Conformity
The key to understanding how federal tax reform would change state tax codes and revenues is conformity. For reasons of administrative simplicity, states frequently seek to conform many, though rarely all, elements of their state tax codes to the federal tax code. This harmonization of definitions and policies reduces compliance costs for individuals and businesses with liability in multiple states and limits the potential for double taxation of income.[10] No state conforms to the federal code in all respects, and not all provisions of the federal code make for good tax policy, but greater conformity substantially reduces tax complexity and has significant value.
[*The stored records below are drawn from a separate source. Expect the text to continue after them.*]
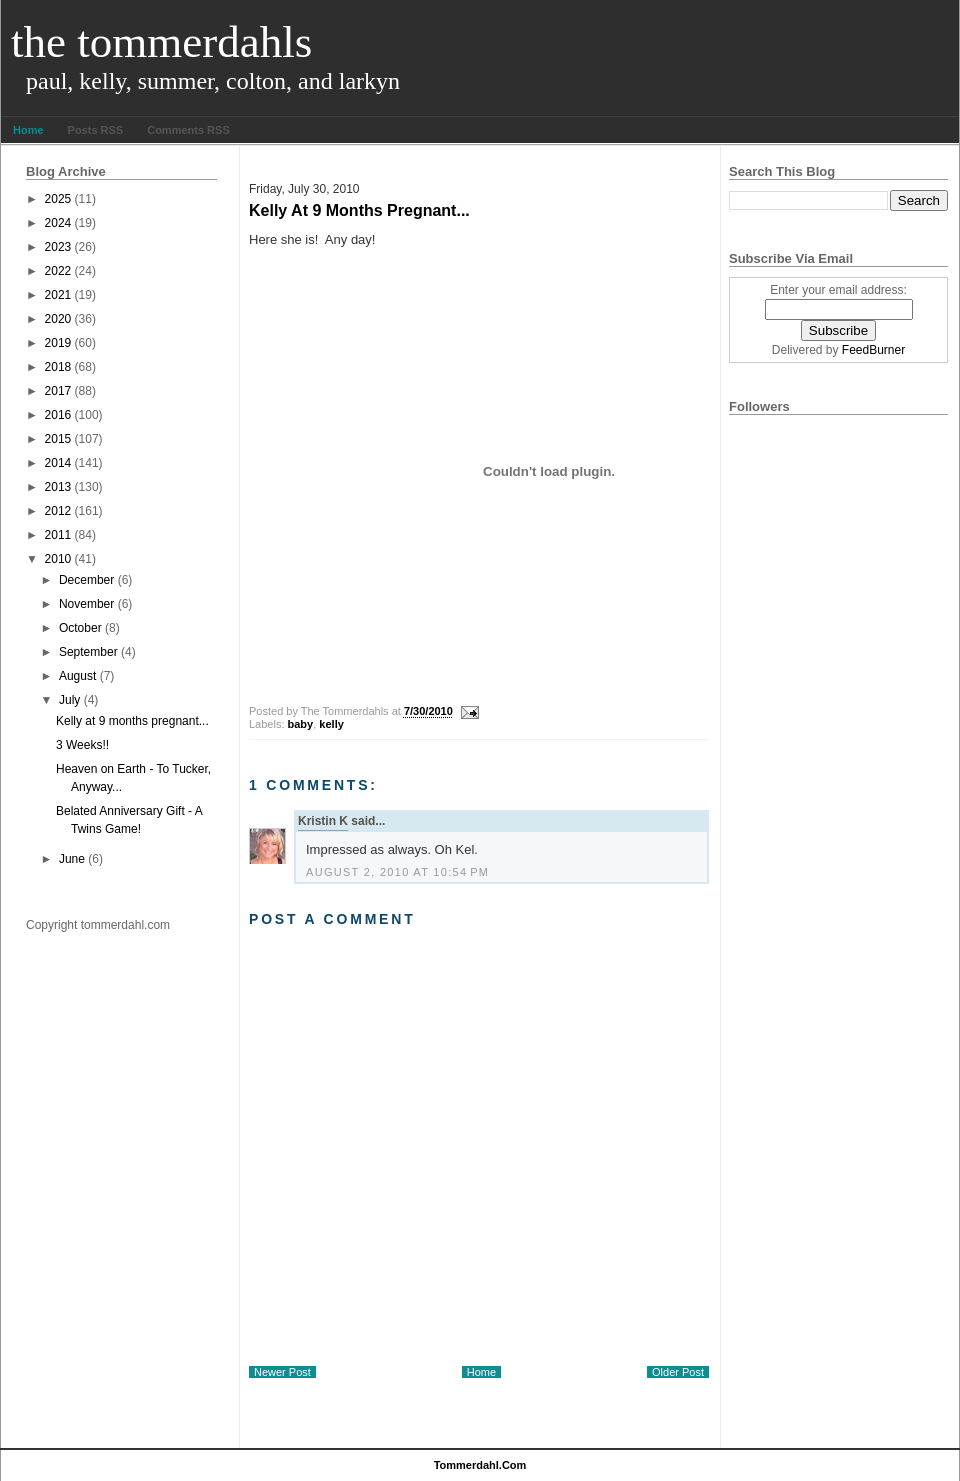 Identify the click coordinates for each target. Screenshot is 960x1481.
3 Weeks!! (82, 745)
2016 (58, 415)
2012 (58, 511)
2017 (58, 391)
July (69, 700)
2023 (58, 247)
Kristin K (323, 821)
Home (28, 130)
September (88, 652)
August (77, 676)
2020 (58, 319)
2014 (58, 463)
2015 (58, 439)
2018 (58, 367)
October (80, 628)
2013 (58, 487)
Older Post (678, 1372)
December (86, 580)
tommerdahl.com (480, 1465)
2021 (58, 295)
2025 (58, 199)
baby (301, 724)
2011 (58, 535)
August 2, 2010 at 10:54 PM (397, 872)
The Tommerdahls (161, 42)
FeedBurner (873, 350)
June (72, 859)
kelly (331, 724)
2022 (58, 271)
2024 (58, 223)
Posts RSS (96, 130)
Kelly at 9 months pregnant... (132, 721)
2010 (58, 559)
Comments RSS (188, 130)
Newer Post (282, 1372)
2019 (58, 343)
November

States conform on either a static or rolling basis. Static conformity means conforming to the Internal Revenue Code (IRC) as of a specific date, such as January 1, 2016. Rolling conformity means adopting IRC changes as they occur. The states are roughly split between these two types of conformity. Twenty states have rolling conformity, while 18 states have static conformity. (The remaining states do not tax individual income or use their own calculation of income.) But among the states with static conformity, the dates of conformity vary widely. Massachusetts conformed to the IRC as of 2005, while many other states have conformed as of 2016 (see Appendix A).
Individual Income Taxes
The first large area of conformity is federal definitions of income. Twenty-seven states begin with federal adjusted gross income (AGI) as their income tax base. Six states use federal taxable income and three states use federal gross income as their starting point (see map below).
Even if a state uses federal AGI as its starting calculation, there can be adjustments (e.g., pension and retirement income, Social Security benefits, and federal deductibility) which diverge from the federal treatment of income.[11] Twelve states conform to the federal standard deduction, while 10 use the federal personal exemption.[12] Appendix A of this paper provides a full list for each state.
Corporate Income Taxes
States also conform to the IRC for corporate income tax calculations. States tend to conform to either taxable income before net operating losses or taxable income after net operating losses. Forty-one states conform to one of these two definitions of income. Two states have their own calculation of income, and the remaining states either do not tax corporate income or impose a statewide gross receipts tax (see map below).
As with individual income taxes, states then also can adjust the base level of income. For instance, many states do not conform on the length of time that net operating losses can be carried forward or backward, but the majority of states do conform to federal Section 179 bonus depreciation schedules. (Appendix B provides for a full list.)